A compressor-decompressor is software (usually) that takes massive image files and video data streams and makes them small and manageable. Nvidia's Maxine replaces the CODEC and that really could change a whole lot of things in the coming years.
I was talking to Dr Andrew Chen of New Zealand Covid contact tracing fame about Maxine. Andrew is also interested in AI and its use in, for example, facial recognition in CCTV systems, which is likely to open up a number of ethical cans of worms.
The early claims by Nvidia on how efficient Maxine is compared to CODECs are impressive. By sending only keyframes and points of people's faces and how they move during video calls and then using AI to recreate the image, you use about a tenth of the amount of data with Maxine that CODEC-based systems do. What that means is high quality on low-bandwidth connections, and the ability to build massive cloud-based systems using micro services.
But wait, there's more, as the TV shouts at you if you turn on free-to-air during the day: Maxine can take key facial points of people in video calls and re-animate them with a machine learning technique called generative adversarial networks, with very realistic results.
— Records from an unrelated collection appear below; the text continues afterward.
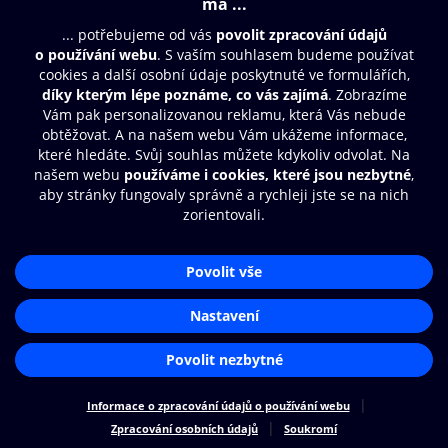
Obsah ke stažení
Moje O2 Knihovna
Další zábava
© O2 Czech Republic a.s.
Nákupní řád
Přístupnost
Aplikace O2 Knihovna
Zásady zpracování osobních údajů
Čti a poslouchej své e-knihy a
Cookies
audioknihy rychleji a pohodlněji.
Nastavení cookies
STÁHNOUT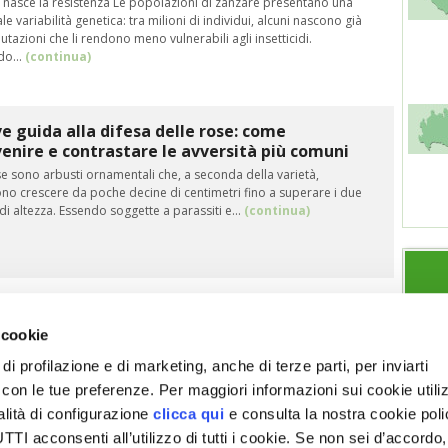
nasce la resistenza Le popolazioni di zanzare presentano una
le variabilità genetica: tra milioni di individui, alcuni nascono già
tazioni che li rendono meno vulnerabili agli insetticidi.
do…
(continua)
e guida alla difesa delle rose: come
enire e contrastare le avversità più comuni
e sono arbusti ornamentali che, a seconda della varietà,
no crescere da poche decine di centimetri fino a superare i due
di altezza. Essendo soggette a parassiti e…
(continua)
 cookie
di profilazione e di marketing, anche di terze parti, per inviarti
a con le tue preferenze. Per maggiori informazioni sui cookie utiliz
ESPLORA VITA IN CAMPAGNA
SEZIONI
alità di configurazione
clicca qui
e consulta la nostra cookie pol
Chi siamo
Note legali
Giardino
Allevamenti
I acconsenti all’utilizzo di tutti i cookie. Se non sei d’accordo,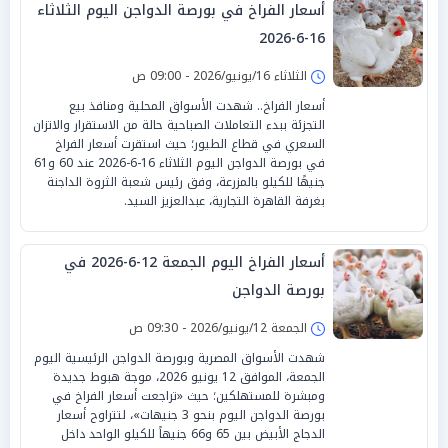
أسعار الفراخ في بورصة الدواجن اليوم الثلاثاء
16-6-2026
الثلاثاء 16/يونيو/2026 - 09:00 ص
أسعار الفراخ.. شهدت الأسواق المحلية ومنافذ بيع
التجزئة ببدء التعاملات الصباحية حالة من الاستقرار والاتزان
السعري في قطاع الطيور؛ حيث استقرت أسعار الفراخ
في بورصة الدواجن اليوم الثلاثاء 16-6-2026 عند 60 و61
جنيهًا للكيلو بالمزرعة، وفق رئيس شعبة الثروة الداجنة
بغرفة القاهرة التجارية، عبدالعزيز السيد.
أسعار الفراخ اليوم الجمعة 12-6-2026 في
بورصة الدواجن
الجمعة 12/يونيو/2026 - 09:30 ص
شهدت الأسواق المصرية وبورصة الدواجن الرئيسية اليوم
الجمعة، الموافق 12 يونيو 2026، موجة هبوط جديدة
ومبشرة للمستهلكين؛ حيث «تراجعت أسعار الفراخ في
بورصة الدواجن اليوم بنحو 3 جنيهات»، لتتراوح أسعار
الدجاج الأبيض بين 65 و66 جنيهاً للكيلو الواحد داخل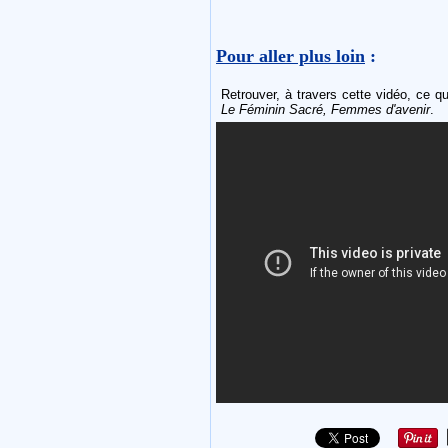
Pour aller plus loin
:
Retrouver, à travers cette vidéo, ce 
Le Féminin Sacré, Femmes d'avenir
.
More realistic virtual backgrounds, removing or adding background sounds, and very creative avatars should be coming to the video calls you're guaranteed to be in next year thanks to Covid-19. Real-time translation and captioning too, which might make the painfully unintelligible video calls that happen regularly tolerable.
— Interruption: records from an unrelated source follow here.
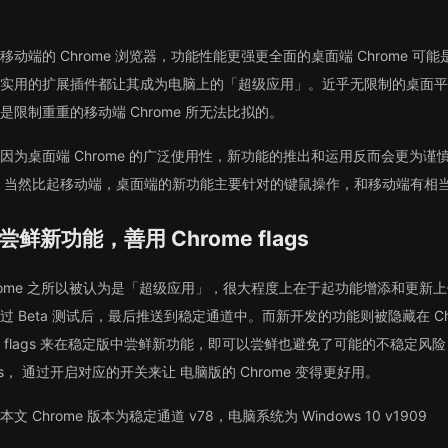
移动端的 Chrome 浏览器，功能性能更强更全面的桌面端 Chrome
实用的扩展插件都让其成为电脑上的「超级应用」。近乎无限制的桌面平
是限制重重的移动端 Chrome 所无法比拟的。
因为桌面端 Chrome 的广泛使用性，新功能的推出和运用反而会更为谨慎。如果
 当然比起移动端，桌面端的新功能主要针对的键鼠操作，和移动端有相
尝鲜新功能，善用 Chrome flags
rome 之所以被认为是「超级应用」，很大程度上在于起功能增添和更新上
过 Beta 测试后，最后推送到稳定通道中。而新开发的功能则被隐藏在 Chr
 flags 来在稳定版中尝鲜新功能，即可以尝鲜也避免了可能的不稳定
ags， 通过开启对应的开关来让 电脑版的 Chrome 变得更好用。
本文 Chrome 版本为稳定通道 v78，电脑系统为 Windows 10 v1909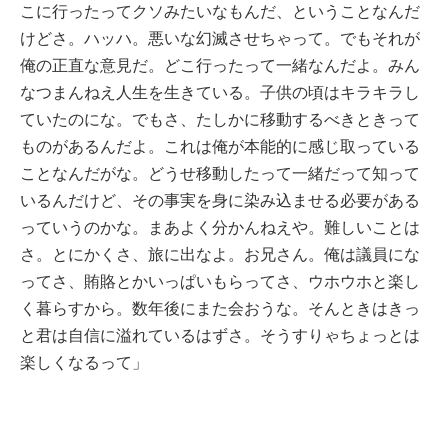
こに行ったってクソみたいなもんだ、ということなんだ
けどさ。ハッハ。悪いな幻滅させちゃって。でもそれが
俺の正直な意見だ。どこ行ったって一緒なんだよ。みん
なつまんねえ人生を生きている。子供の頃はキラキラし
ていたのにな。でもさ、たしかに移動するべきときって
ものがあるんだよ。これは俺が本能的に感じ取っている
ことなんだがな。どうせ移動したって一緒だって知って
いるんだけど、その事実を身に染み込ませる必要がある
っていうのかな。まあよく分かんねえや。難しいことは
さ。とにかくさ、旅に出なよ。お兄さん。俺は議員にな
ってさ、賄賂とかいっぱいもらってさ、ウホウホと楽し
く暮らすから。数年後にまた会おうな。そんときはきっ
と君は自信に溢れているはずさ。そうすりゃちょっとは
楽しくなるって」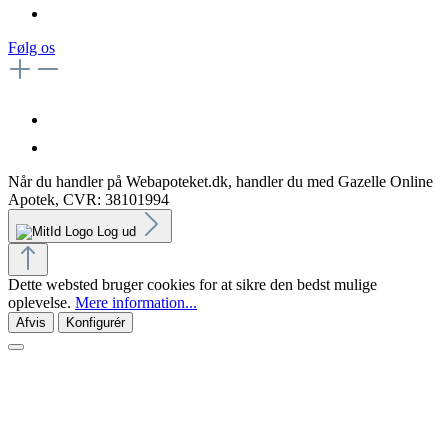
Følg os
Når du handler på Webapoteket.dk, handler du med Gazelle Online
Apotek, CVR: 38101994
Log ud
Dette websted bruger cookies for at sikre den bedst mulige
oplevelse.
Mere information...
Afvis
Konfigurér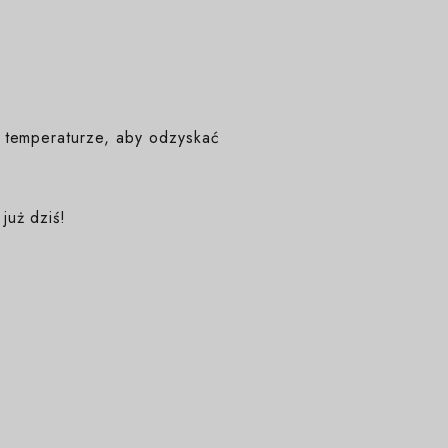
 temperaturze, aby odzyskać
już dziś!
Maxine has a side-kick AI framework called Jarvis that developers can use to build human-like virtual assistants, which you might be able to program to take part in video calls while you do something healthier like going for a run.
If you actually need to pop into the call, this could be done via your smartphone where the video call application hides that you're outside, sweaty and out of breath as lockdown made you even less fit than before. Just an idea, I haven't tried Maxine to see if it can do that yet.
Using AI like this is not a new idea, and it opens up a great deal of possibilities, but raises some questions at the same time.
Like, what are we and will we be watching? It's clearly not the real world. Can this be abused?
Chen mentioned the risk of your keyframes and maybe identifying points on faces being nicked by attackers and used to reanimate and impersonate people.
That's one of those rich pickings situations, because if you get a video call from someone you know, and the image looks and sounds like that person, well ... you're going to think that's the person you know and be duped. Your favourite politician calling you unexpectedly, or the bank manager with a credit application.
Real-time deepfakes could be next in other words, and we need protective features in our apps to identify them and alert us. Somewhat ironically, these are also AI-based but worryingly thin on the ground so far.
Either way, the AI fidelity future is coming at us rapidly. If I were a developer doing games, messaging, graphics, audio, you name it, it's the area I'd put money and effort into.